Potting and Repotting Orchids
If your orchid’s roots are growing out of the pot and/or the growing medium has completely broken down, it’s time to repot. Wait until you’re sure your plant is done flowering before repotting your orchid. Here’s how:
- Gently remove the orchid from its old container, moistening the growing medium as necessary to make it easier to slide the plant out.
- Cut away any dead or damaged roots with a sterile cutting tool.
- Set the orchid in a slightly larger container, and fill around it with fresh growing medium.
- Because the roots won’t be anchored to the medium yet, you can stake the plant if necessary to help it stay upright. Eventually, new roots will grow through the medium and attach to the pot itself, which will anchor your plant.
Common Pests & Plant Diseases
Orchids don’t tend to have major pest problems. But they can be appetizing for common plant pests, including aphids, fungus gnats, mealybugs, spider mites, scale, cigar-shaped thrips, and whiteflies.2 Most pests can be eliminated with a gentle brush of the hand, a jet of water, or washing with soapy water to reduce the insect populations. You can also dab rubbing alcohol or mix alcohol with a few drops of liquid dish soap and then gently spray the insects as a way to damage their bodies. Another solution for insect removal is neem oil, which can smother pests.
Furthermore, besides root rot, orchids also can become afflicted with various fungal diseases, such as anthracnose, phytophthora (black spots on leaves), botrytis, leaf algae, and petal blight.3
How to Get Orchids to Bloom
Your orchid should bloom at least once a year if not more, though species vary in blooming cycles. And the flowers generally last two to four months on average.
It can be disheartening to see a flowerless orchid that once beautifully bloomed. Some orchids can be stimulated to bloom if the temperature goes down for a few nights, such as the phalaenopsis orchid, which is luckily one of the most popular plants sold as houseplants. But otherwise, ensuring a bloom from your orchid is generally all about providing the proper light, moisture, temperature, humidity, food, and growing medium.

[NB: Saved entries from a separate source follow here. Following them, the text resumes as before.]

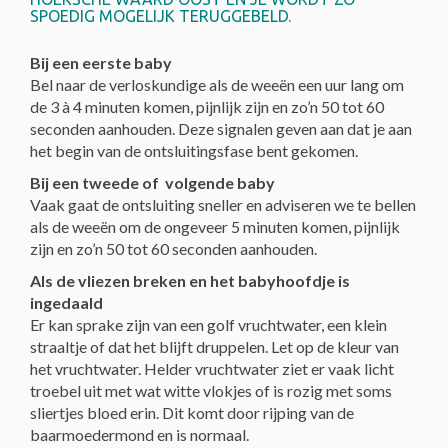
SPOEDIG MOGELIJK TERUGGEBELD.
Bij een eerste baby
Bel naar de verloskundige als de weeën een uur lang om
de 3 à 4 minuten komen, pijnlijk zijn en zo’n 50 tot 60
seconden aanhouden. Deze signalen geven aan dat je aan
het begin van de ontsluitingsfase bent gekomen.
Bij een tweede of volgende baby
Vaak gaat de ontsluiting sneller en adviseren we te bellen
als de weeën om de ongeveer 5 minuten komen, pijnlijk
zijn en zo’n 50 tot 60 seconden aanhouden.
Als de vliezen breken en het babyhoofdje is
ingedaald
Er kan sprake zijn van een golf vruchtwater, een klein
straaltje of dat het blijft druppelen. Let op de kleur van
het vruchtwater. Helder vruchtwater ziet er vaak licht
troebel uit met wat witte vlokjes of is rozig met soms
sliertjes bloed erin. Dit komt door rijping van de
baarmoedermond en is normaal.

Common Problems With Orchids
Once an orchid finds a suitable spot and falls into a routine, the plant should produce healthy growth and eventually reward you with a beautiful bloom. But subpar conditions can result in some common problems.
Leaves Shriveled and Wrinkled
Shriveled and wrinkled leaves indicate that the orchid is not getting enough water. The culprit is often unhealthy roots. Roots should appear plump and white or green. If the roots appear healthy, that likely means the plant is being underwatered. But if roots are black and mushy, use a sterile cutting tool to eliminate the bad roots, and repot the orchid in new growing medium. Then, make sure you’re allowing the plant to dry out between waterings.
Leaves Turning Yellow
Overwatering and consequently root rot are often the cause of yellowing leaves.4 Make sure you’re giving your orchid time to dry out between waterings. If that doesn’t work, repot the plant and remove any unhealthy roots.
If you see buds dropping from the plant before they bloom, the plant is stressed for any number of reasons. This is when you will need to investigate the orchid’s environment and potentially move it to a better spot. Look for the following possible issues:5
- The plant is being under watered or over watered.
- The orchid is experiencing swings in temperature because it is near a heating vent, air conditioner, or some other draft.
- The plant is sensitive to nearby chemical fumes (paint or gas, for example).
- The orchid is sensitive to nearby plants or fruits producing ethylene gas.
- The orchid is in a low-humidity spot.
- There’s a possible pest infestation.
- Are orchids easy to grow? Orchids are easier to grow than you might think, as long as the plant lives in the right conditions.
- When is an orchid considered to be rare? An orchid is designated as rare if its natural habitat is no longer viable or if it has a highly unusual pigmentation. For example, the ghost orchid is considered rare and endangered, but you might be able to purchase this and other hard-to-find orchids at specialty florists.
- How long can an orchid live? Most orchids seem almost indestructible and can live a very long life—for decades or more—given the right environment.